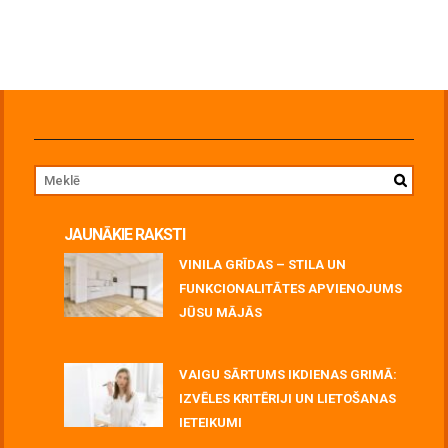
JAUNĀKIE RAKSTI
VINILA GRĪDAS – STILA UN
FUNKCIONALITĀTES APVIENOJUMS
JŪSU MĀJĀS
July 06, 2026
VAIGU SĀRTUMS IKDIENAS GRIMĀ:
IZVĒLES KRITĒRIJI UN LIETOŠANAS
IETEIKUMI
July 06, 2026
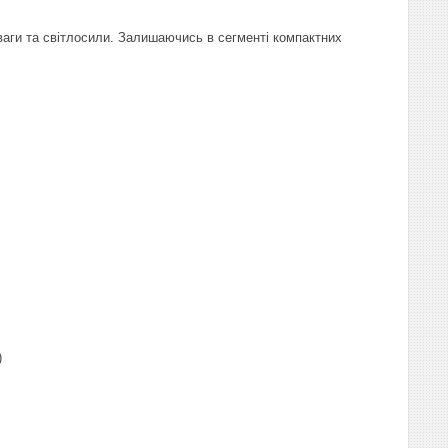
 ваги та світлосили. Залишаючись в сегменті компактних
)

....

> [About this task] Produce an exact copy of each line of data, skipping embedded images.

> [Task result]
JAUNĀKIE RAKSTI
VINILA GRĪDAS – STILA UN
FUNKCIONALITĀTES APVIENOJUMS
JŪSU MĀJĀS
July 06, 2026
VAIGU SĀRTUMS IKDIENAS GRIMĀ:
IZVĒLES KRITĒRIJI UN LIETOŠANAS
IETEIKUMI
July 06, 2026
 ваги та світлосили. Залишаючись в сегменті компактних
)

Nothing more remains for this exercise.